Cruel Lincoln [Lamkin]
Other titles or closely related songs: [Cruel] [Bold] Lamkin, Rankin, Blankin, Linkin and variations
Says the lord to the lady, “I am now going out
Beware of Cruel Lincoln whilst I am gone out”
“What cares I for Lincoln or any of his kin?
My doors are all bolted; my windows are pinned”
As soon as the lord had got out of sight
Cruel Lincoln crept in at the middle of the night
Got and pinched my sweet baby which caused it to cry
Whilst the nurse sat a-singing “Oh hush a-lullaby”
“Oh nurse, oh nurse, how sound you do sleep
Whilst my little baby most bitterly does weep?”
“Oh lady, dear lady, come and take it on your lap
For I cannot quiet it with milk nor with pap”
The lady came down, not thinking any harm
Cruel Lincoln stood a-waiting for to catch her in his arms
“Oh Lincoln, Cruel Lincoln, spare me life for one hour
You shall have my daughter Betsy, who is thy blood's flower”
“Go and fetch your daughter Betsy, she will do very well
To hold up this silver basin for to catch her mother's blood”
There was blood in the kitchen, there was blood in the hall
There was blood in the parlor where the lady did fall
As soon as the lord had heard what was done
Tears from his eyes gently flowed
Saying “The nurse shall be hanged on the gallows so high.
Cruel Lincoln shall be burned in the fire close by.”
This is a short English version of an old Scottish ballad--many versions go into much more detail. This one is based on the singing of Ben Butcher (excellent name for a ballad singer!) in 1955. What is going on here? A family feud on steroids enhanced by various intrigues. Notice, for example, that Betsy is Lincoln's "blood's flower."In most versions, Lamkin/Lincoln slays the lord's son and wife in a gruesome fashion, but not Betsy. When the lord gets home, Betsy says "Don't blame me--it was the nurse and Lincoln who did it." In most versions, the nurse ("false nurse") lets Lamkin/Lincoln in and encourages him to murder the lady of the house on the grounds that she has mistreated the nurse.
How did Lincoln get into the house? In some versions he is a mason who helped build the house (or "castle"). He knows the house well, including a place where he can slip inside. In any case, the nurse assists his entry, and she or he pinches the baby to get the attention of the lady of the house.

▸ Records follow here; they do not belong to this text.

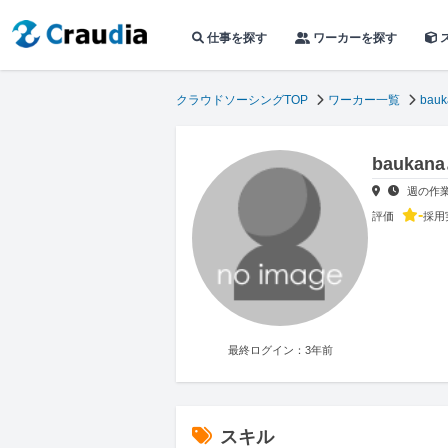
仕事を探す
ワーカーを探す
クラウドソーシングTOP
ワーカー一覧
bauk
bauka
週の作
-
評価
採用
最終ログイン：3年前
スキル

The lady of the house does not come out looking very good even though she is the victim. In some verses she encourages Lincoln to be satisfied with killing her baby and thus spare the lady. In some cases, she offers him money:
O spare my life Rankin, Oh save it most sweet
I'll give you as monie [many] guineas as there's stanes in the street
Rankin/Lincoln is a man of principles, however. He is not interested in money, only justice. In some versions he sarcastically retorts that with all the lady's money, he will buy her a fancy coffin. Tension between aristocracy vs. commoners or rich vs. poor runs through many versions. For example, in one, Lamkin asks the nurse to hold the basin to catch the lady's blood. The nurse replies:
There need nae bason, Lamkin; lat it run through the floor
What better is the heart's blood o the rich than o the poor?
Indeed, this whole idea of catching the lady's blood in a basin is because her blood is noble and thus somehow deserving of special treatment. Not that her noble status helps much. In one version, Blankin performs the following deed:
Then he cut off her head fram her lily breast-bane
And he hung it up in the kitchen, it made the ha shine
And, of course, there wouldn't be closure without an account of the cruel and unusual retribution the lord metes out to Lincoln and the nurse. In one version:
The false nurse was burnt on the mountain hill-head
And Rankin was boiled in a pot full of lead
This is the classic old ballad: nearly everyone dies, the survivors are miserable, and there is cruelty, class-based tension, revenge, treachery . . . and all the other stuff of popular tabloids.
In Appalachia there was a tendency to claim that these ballads serve a moral purpose, typically a warning of some sort. But their popularity was surely the result of their entertainment value. Look at what is popular on TV today, ca. 2008. Torture porn, for example, is now both mainstream and patriotic (do you enjoy watching 24 or its many imitators?). People haven't changed all that much.
Notice that some lines don't rhyme or are short of words. They probably did once rhyme in an earlier Scots version, but time has changed the song.